That I’m still being haunted by memories.

My blood runs cold as my fist closes around a chain. It’s there. The locket is still on me. And though I can’t see it, I know the lake is still there.

Watching me.

Philip asks questions when I climb into the car, but I’m too frazzled to answer any of them.

Mud smudges against the back of the passenger seat once I’m inside.

I can’t think straight; my brain is fogged.

The drive passes by wordlessly as I stare out the window, contemplating what to do.

Philip quietly asks if he should ring up the head of security, Susannah, but I decline.

Not because I don’t trust her. The woman’s loyal, efficient and downright scary on the best days.

But she’ll ask questions I don’t know how to answer yet.

She’ll start logs and protocols and lock the gates and call the Duchess.

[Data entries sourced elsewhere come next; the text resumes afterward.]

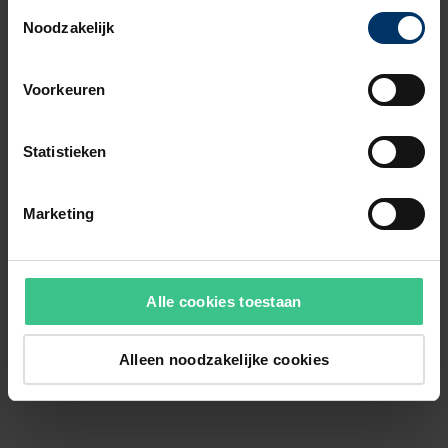
Toestemmingsselectie
Noodzakelijk
Voorkeuren
Statistieken
Marketing
Alle cookies toestaan
Alleen noodzakelijke cookies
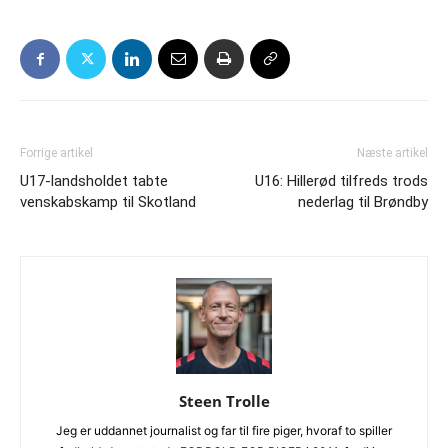
Forrige artikel
Næste artikel
U17-landsholdet tabte
U16: Hillerød tilfreds trods
venskabskamp til Skotland
nederlag til Brøndby
Steen Trolle
Jeg er uddannet journalist og far til fire piger, hvoraf to spiller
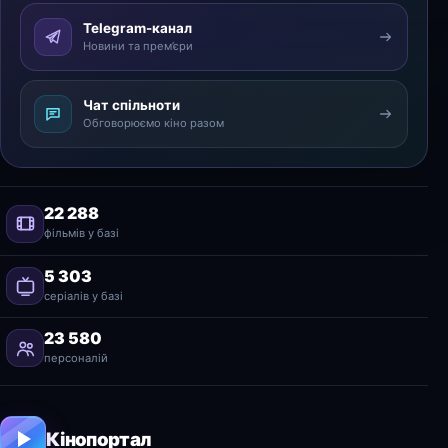
Telegram-канал
Новини та прем’єри
Чат спільноти
Обговорюємо кіно разом
22 288
фільмів у базі
5 303
серіалів у базі
23 580
персоналій
Кінопортал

I’ll be forced to say that someone left a fifteen-year-old locket by the lake with a message for me.

There’s no version of that sentence that doesn’t sound ridiculous.

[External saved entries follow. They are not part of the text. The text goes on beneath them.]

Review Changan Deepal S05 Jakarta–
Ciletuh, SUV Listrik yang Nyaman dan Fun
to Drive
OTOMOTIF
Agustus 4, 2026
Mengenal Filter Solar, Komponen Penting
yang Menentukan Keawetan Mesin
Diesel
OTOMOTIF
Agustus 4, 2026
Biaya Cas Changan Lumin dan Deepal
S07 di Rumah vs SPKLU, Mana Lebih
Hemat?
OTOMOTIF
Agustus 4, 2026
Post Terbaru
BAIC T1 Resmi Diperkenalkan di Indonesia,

No matter how I phrase it, I’m still six years old again, wet, dazed, and drowning.

The car slows to a stop outside Redford Castle, and I stumble into Philip’s arms as he helps me out.

Again, he asks me if I’m alright, and this time I can’t even open my mouth.

I just shake my head and jet off towards the stairs, ignoring the looks being tossed my way.

I don’t take the path towards the cottage.

Won’t.

Can’t .

What I need right now is people, noise, proximity.

So I make my way to the west wing, where my quarters are.

Far enough from formal rooms but still close enough for me to still feel held.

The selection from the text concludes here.